A memória e o espaço urbano, os impactos da modernização avançada na cidade do Rio de Janeiro: ovos podres nas pessoas.

# Eu também te amo, querida Cléa – uma voz de cima gritava enquanto ovos pintados caíam do céu, coloridos e fedentinos como toda carne morta, como toda esquina carioca, como todo o Brasil tolerante que grita por um mundo de paz. Ao som de Wedding Bell Blues, the best of Laura Nyro, os meninos homens gargalhavam enquanto que o menino de cabelos enrolados tentava proteger Cléa.

# Você pode correr, mas não pode se esconder – outra voz gargalhava.

Não houve estupro, não houve contato físico, não houve agressão verbal. Amor não é comunicação? O que é comunicação a não ser uma troca de mensagens entre emissor e receptor?

A oitava maravilha do mundo sorria, irônica, no alto de seu monumento com escadas rolantes. As imagens e suas perspectivas.

# Me ajude a ir para baixo, José – sussurrava Cléa.

# Você não quer subir para cima? – gargalhava outra voz.

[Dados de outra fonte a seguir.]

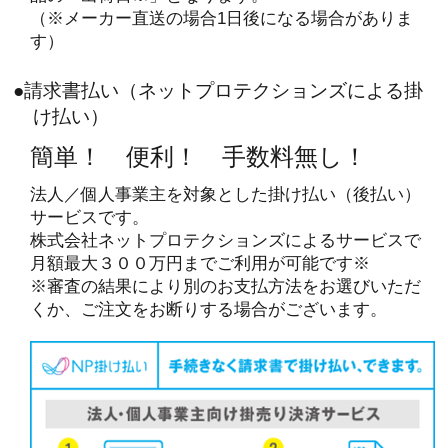
（※メーカー直送の場合1日後になる場合がありま
す）
●請求書払い（ネットプロテクションズによる掛
け払い）
簡単！ 便利！ 手数料無し！
法人／個人事業主を対象とした掛け払い（後払い）
サービスです。
株式会社ネットプロテクションズによるサービスで
月額最大３００万円までご利用が可能です※
※審査の結果により別のお支払方法をお選びいただ
くか、ご注文をお断りする場合がございます。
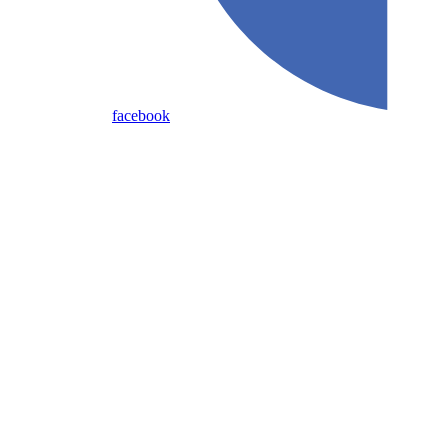
facebook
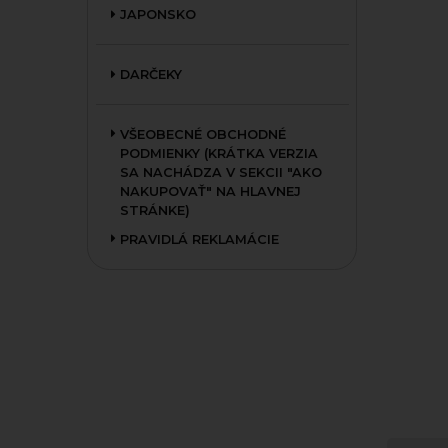
JAPONSKO
DARČEKY
VŠEOBECNÉ OBCHODNÉ
PODMIENKY (KRÁTKA VERZIA
SA NACHÁDZA V SEKCII "AKO
NAKUPOVAŤ" NA HLAVNEJ
STRÁNKE)
PRAVIDLÁ REKLAMÁCIE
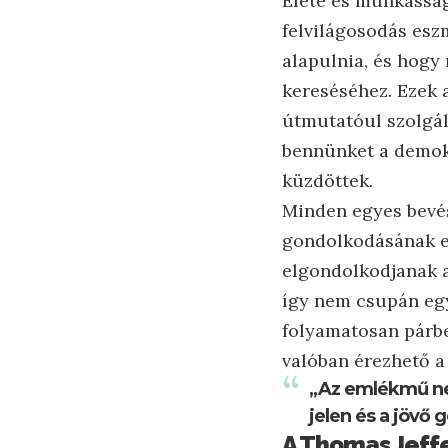
Élete és munkássága
felvilágosodás esz
alapulnia, és hogy
kereséséhez. Ezek 
útmutatóul szolgál
bennünket a demokr
küzdöttek.
Minden egyes bevés
gondolkodásának egy
elgondolkodjanak a
így nem csupán eg
folyamatosan párbes
valóban érezhető a
„Az emlékmű nem
jelen és a jövő 
A Thomas Jeffe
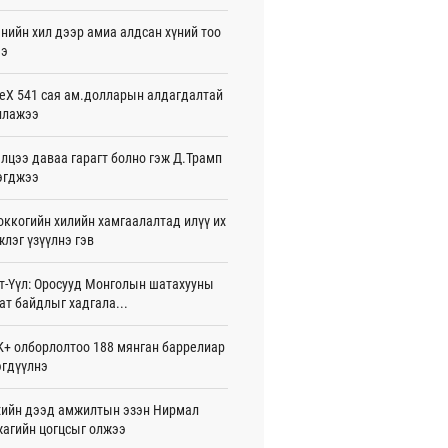
жигдар 16 цаг 01 мин
нийн хил дээр амиа алдсан хүний тоо
ээ
 Хасина Бангладешт эргэн ирэхээ
ав
жигдар 15 цаг 58 мин
eX 541 сая ам.долларын алдагдалтай
ллажээ
 нутагт жил бүр 500-700 толгой
агыг сэлгэн нутагшуулж байна
лцээ даваа гарагт болно гэж Д.Трамп
жигдар 15 цаг 54 мин
эгджээ
всролын салбарын хөгжлийг дэмжих
ккогийн хилийн хамгаалалтад илүү их
 улсын хамтын ажиллагааны талаар
л солилцов
лэг үзүүлнэ гэв
жигдар 15 цаг 50 мин
т-Үүл: Оросууд Монголын шатахууны
дугаар сард Сүхбаатар боомтоор
ат байдлыг хадгала...
17 тонн Аи-92 автобензин импортолжээ
жигдар 15 цаг 40 мин
+ олборлолтоо 188 мянган баррелиар
гдүүлнэ
лдагч Н.Амарзаяа: 32 хуудастай
н дэвтэр долоо хоногт л дүүрдэг
жигдар 15 цаг 31 мин
ийн дээд амжилтын эзэн Нирмал
агийн цогцсыг олжээ
д Фулбрайтын хөтөлбөрөөр 150 гаруй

O casal corria apressado entre a calçada, com medo de pisar em ovos.

# É o fim do rock’n’roll – alguém gritava.

José e Cléa se lavaram na parte imunda da Urca, onde resíduos defecados por outros humanos boiavam tranquilamente pela Baía. Dentro de suas cabeças, a pergunta que pipocava era:

“O Rio de Janeiro é uma grande favela com Copacabana para os turistas, Ipanema para os hypes e a Barra da Tijuca para os emergentes?”

# É o fim do rock’n’roll – alguém gritava.